--- EXERCISE MATERIALS ---

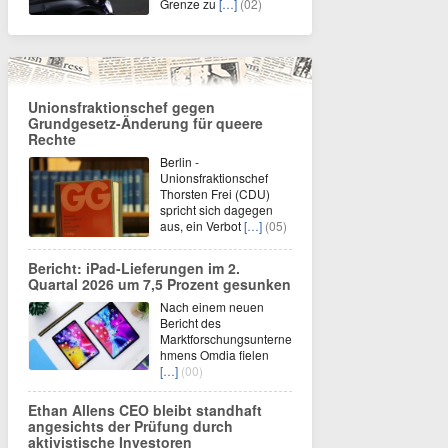
Grenze zu
[…]
(02)
Unionsfraktionschef gegen
Grundgesetz-Änderung für queere
Rechte
Berlin -
Unionsfraktionschef
Thorsten Frei (CDU)
spricht sich dagegen
aus, ein Verbot
[…]
(05)
Bericht: iPad-Lieferungen im 2.
Quartal 2026 um 7,5 Prozent gesunken
Nach einem neuen
Bericht des
Marktforschungsunterne
hmens Omdia fielen
[…]
(00)
Ethan Allens CEO bleibt standhaft
angesichts der Prüfung durch
aktivistische Investoren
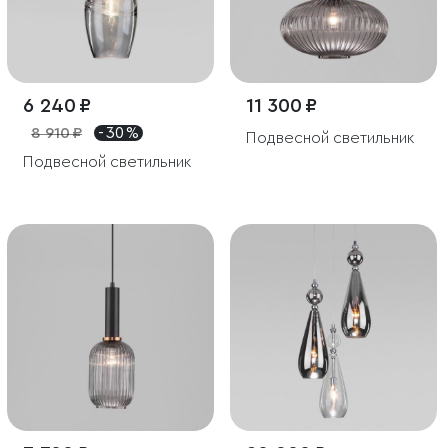
6 240 ₽
11 300 ₽
8 910 ₽
- 30 %
Подвесной светильник
Подвесной светильник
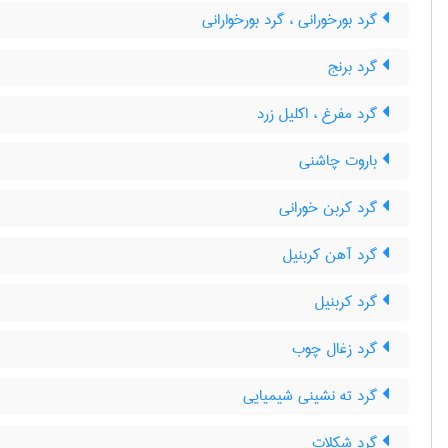
گرد بورخورانی ، گرد بورخوارانی
گرد برنج
گرد مفرغ ، اکلیل زرد
باروت چاشنی
گرد کربن خورانی
گرد آهن کربنیل
گرد کربنیل
گرد زغال چوب
گرد ته نشینی شیمیایی
گرد شکلات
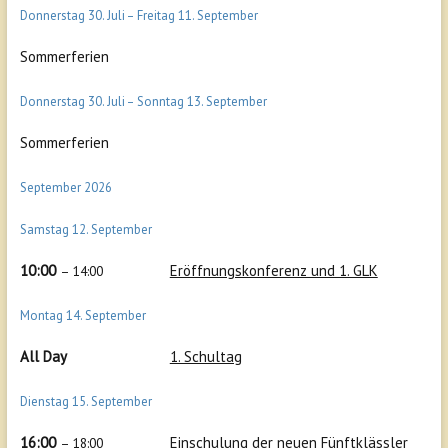
Donnerstag
30.
Juli
–
Freitag
11.
September
Sommerferien
Donnerstag
30.
Juli
–
Sonntag
13.
September
Sommerferien
September 2026
Samstag
12.
September
10:00
Eröffnungskonferenz und 1. GLK
– 14:00
Montag
14.
September
All Day
1. Schultag
Dienstag
15.
September
16:00
Einschulung der neuen Fünftklässler
– 18:00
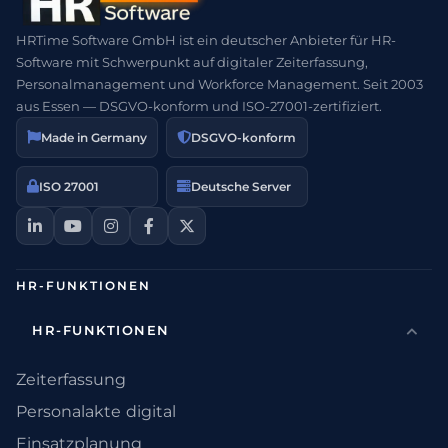
HRTime Software GmbH ist ein deutscher Anbieter für HR-
Software mit Schwerpunkt auf digitaler Zeiterfassung,
Personalmanagement und Workforce Management. Seit 2003
aus Essen — DSGVO-konform und ISO-27001-zertifiziert.
Made in Germany
DSGVO-konform
ISO 27001
Deutsche Server
HR-FUNKTIONEN
HR-FUNKTIONEN
Zeiterfassung
Personalakte digital
Einsatzplanung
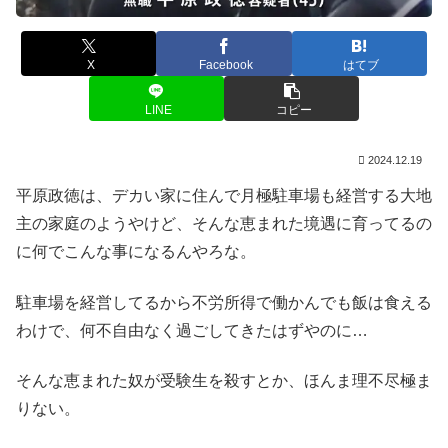
X
Facebook
はてブ
LINE
コピー
2024.12.19
平原政徳は、デカい家に住んで月極駐車場も経営する大地
主の家庭のようやけど、そんな恵まれた境遇に育ってるの
に何でこんな事になるんやろな。
駐車場を経営してるから不労所得で働かんでも飯は食える
わけで、何不自由なく過ごしてきたはずやのに…
そんな恵まれた奴が受験生を殺すとか、ほんま理不尽極ま
りない。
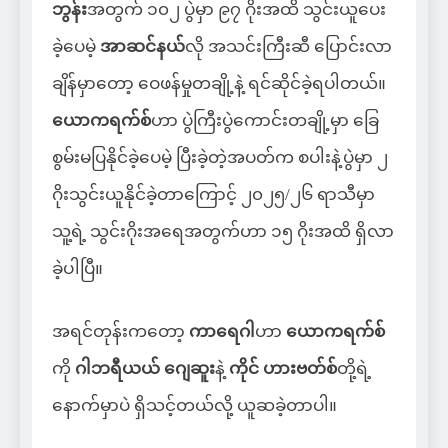
ဘွန်း
အတွက် ၁၀၂ ပွဲမှာ ၉၇ ဂိုးအထိ သွင်းယူပေး
ခဲ့ပေမဲ့
အာဆင်နယ်
လို အသင်းကြီးဆီ ပြောင်းလာ
ချိန်မှာတော့ ဝေဖန်မှုတချို့နဲ့ ရင်ဆိုင်ခဲ့ရပါတယ်။
ယောကရက်စ်
ဟာ ပွဲကြီးပွဲကောင်းတချို့မှာ ခြေ
စွမ်းမပြနိုင်ခဲ့ပေမဲ့ ပြီးခဲ့တဲ့အပတ်က စပါးနဲ့ပွဲမှာ ၂
ဂိုးသွင်းယူနိုင်ခဲ့တာကြောင့် ၂၀၂၅/၂၆ ရာသီမှာ
သူ့ရဲ့ သွင်းဂိုးအရေအတွက်ဟာ ၁၅ ဂိုးအထိ ရှိလာ
ခဲ့ပါပြီ။
အရင်တုန်းကတော့
ကာရေဂါ
ဟာ
ယောကရက်စ်
ကို
ဂါဘရီယယ် ဂျေဆူး
နဲ့
ကိုင် ဟားဗတ်စ်
တို့ရဲ့
နောက်မှာပဲ ရှိသင့်တယ်လို့ ယူဆခဲ့တာပါ။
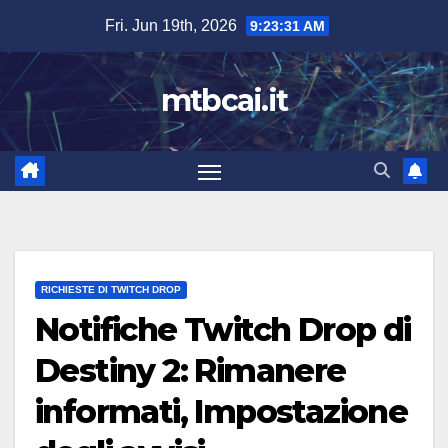
Skip
Fri. Jun 19th, 2026
9:23:33 AM
to
content
mtbcai.it
RICHIESTE DI TWITCH DROP
Notifiche Twitch Drop di
Destiny 2: Rimanere
informati, Impostazione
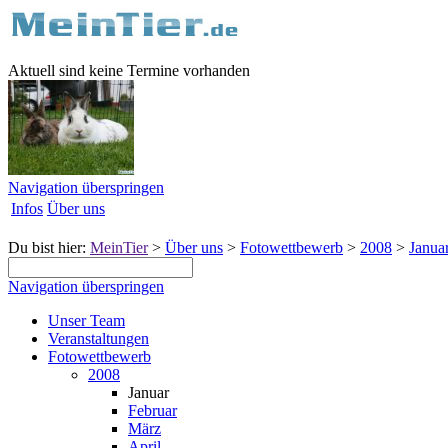
Aktuell sind keine Termine vorhanden
Navigation überspringen
Infos
Über uns
Du bist hier:
MeinTier
>
Über uns
>
Fotowettbewerb
>
2008
>
Janua
Navigation überspringen
Unser Team
Veranstaltungen
Fotowettbewerb
2008
Januar
Februar
März
April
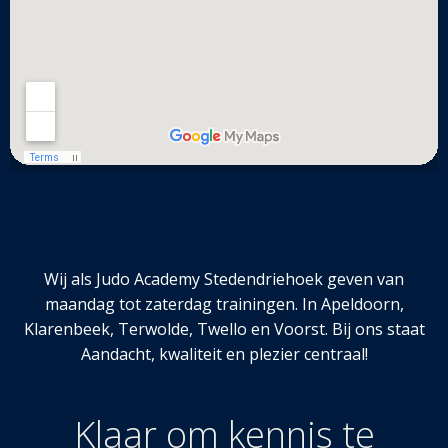
Wij als Judo Academy Stedendriehoek geven van
maandag tot zaterdag trainingen. In Apeldoorn,
Klarenbeek, Terwolde, Twello en Voorst. Bij ons staat
Aandacht, kwaliteit en plezier centraal!
Klaar om kennis te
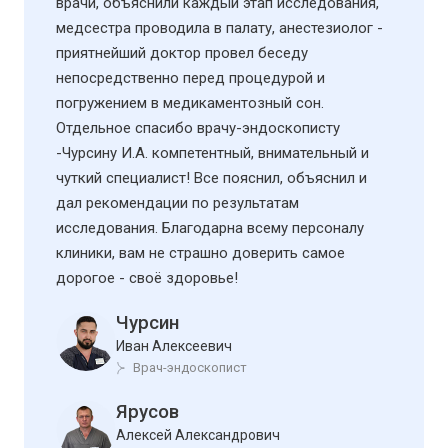
врачи, объяснили каждый этап исследования,
медсестра проводила в палату, анестезиолог -
приятнейший доктор провел беседу
непосредственно перед процедурой и
погружением в медикаментозный сон.
Отдельное спасибо врачу-эндоскописту
-Чурсину И.А. компетентный, внимательный и
чуткий специалист! Все пояснил, объяснил и
дал рекомендации по результатам
исследования. Благодарна всему персоналу
клиники, вам не страшно доверить самое
дорогое - своё здоровье!
Чурсин
Иван Алексеевич
Врач-эндоскопист
Ярусов
Алексей Александрович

---

**TRY IT**
What is needed is every entry written out word for word, with no pictures.

**EXERCISE ANSWER**
Grenze zu
[…]
(02)
Unionsfraktionschef gegen
Grundgesetz-Änderung für queere
Rechte
Berlin -
Unionsfraktionschef
Thorsten Frei (CDU)
spricht sich dagegen
aus, ein Verbot
[…]
(05)
Bericht: iPad-Lieferungen im 2.
Quartal 2026 um 7,5 Prozent gesunken
Nach einem neuen
Bericht des
Marktforschungsunterne
hmens Omdia fielen
[…]
(00)
Ethan Allens CEO bleibt standhaft
angesichts der Prüfung durch
aktivistische Investoren
6 240 ₽
11 300 ₽
8 910 ₽
- 30 %
Подвесной светильник
Подвесной светильник
گرد بورخورانی ، گرد بورخوارانی
گرد برنج
گرد مفرغ ، اکلیل زرد
باروت چاشنی
گرد کربن خورانی
گرد آهن کربنیل
گرد کربنیل
گرد زغال چوب
گرد ته نشینی شیمیایی
گرد شکلات
Donnerstag
30.
Juli
–
Freitag
11.
September
Sommerferien
Donnerstag
30.
Juli
–
Sonntag
13.
September
Sommerferien
September 2026
Samstag
12.
September
10:00
Eröffnungskonferenz und 1. GLK
– 14:00
Montag
14.
September
All Day
1. Schultag
Dienstag
15.
September
16:00
Einschulung der neuen Fünftklässler
– 18:00
HRTime Software GmbH ist ein deutscher Anbieter für HR-
Software mit Schwerpunkt auf digitaler Zeiterfassung,
Personalmanagement und Workforce Management. Seit 2003
aus Essen — DSGVO-konform und ISO-27001-zertifiziert.
Made in Germany
DSGVO-konform
ISO 27001
Deutsche Server
HR-FUNKTIONEN
HR-FUNKTIONEN
Zeiterfassung
Personalakte digital
Einsatzplanung
X
Facebook
はてブ
LINE
コピー
2024.12.19
平原政徳は、デカい家に住んで月極駐車場も経営する大地
主の家庭のようやけど、そんな恵まれた境遇に育ってるの
に何でこんな事になるんやろな。
駐車場を経営してるから不労所得で働かんでも飯は食える
わけで、何不自由なく過ごしてきたはずやのに…
そんな恵まれた奴が受験生を殺すとか、ほんま理不尽極ま
りない。
ဘွန်း
အတွက် ၁၀၂ ပွဲမှာ ၉၇ ဂိုးအထိ သွင်းယူပေး
ခဲ့ပေမဲ့
အာဆင်နယ်
လို အသင်းကြီးဆီ ပြောင်းလာ
ချိန်မှာတော့ ဝေဖန်မှုတချို့နဲ့ ရင်ဆိုင်ခဲ့ရပါတယ်။
ယောကရက်စ်
ဟာ ပွဲကြီးပွဲကောင်းတချို့မှာ ခြေ
စွမ်းမပြနိုင်ခဲ့ပေမဲ့ ပြီးခဲ့တဲ့အပတ်က စပါးနဲ့ပွဲမှာ ၂
ဂိုးသွင်းယူနိုင်ခဲ့တာကြောင့် ၂၀၂၅/၂၆ ရာသီမှာ
သူ့ရဲ့ သွင်းဂိုးအရေအတွက်ဟာ ၁၅ ဂိုးအထိ ရှိလာ
ခဲ့ပါပြီ။
အရင်တုန်းကတော့
ကာရေဂါ
ဟာ
ယောကရက်စ်
ကို
ဂါဘရီယယ် ဂျေဆူး
နဲ့
ကိုင် ဟားဗတ်စ်
တို့ရဲ့
နောက်မှာပဲ ရှိသင့်တယ်လို့ ယူဆခဲ့တာပါ။
Skip
Fri. Jun 19th, 2026
9:23:33 AM
to
content
mtbcai.it
RICHIESTE DI TWITCH DROP
Notifiche Twitch Drop di
Destiny 2: Rimanere
informati, Impostazione
Aktuell sind keine Termine vorhanden
Navigation überspringen
Infos
Über uns
Du bist hier:
MeinTier
>
Über uns
>
Fotowettbewerb
>
2008
>
Janua
Navigation überspringen
Unser Team
Veranstaltungen
Fotowettbewerb
2008
Januar
Februar
März
April
Wij als Judo Academy Stedendriehoek geven van
maandag tot zaterdag trainingen. In Apeldoorn,
Klarenbeek, Terwolde, Twello en Voorst. Bij ons staat
Aandacht, kwaliteit en plezier centraal!
Klaar om kennis te
врачи, объяснили каждый этап исследования,
медсестра проводила в палату, анестезиолог -
приятнейший доктор провел беседу
непосредственно перед процедурой и
погружением в медикаментозный сон.
Отдельное спасибо врачу-эндоскописту
-Чурсину И.А. компетентный, внимательный и
чуткий специалист! Все пояснил, объяснил и
дал рекомендации по результатам
исследования. Благодарна всему персоналу
клиники, вам не страшно доверить самое
дорогое - своё здоровье!
Чурсин
Иван Алексеевич
Врач-эндоскопист
Ярусов
Алексей Александрович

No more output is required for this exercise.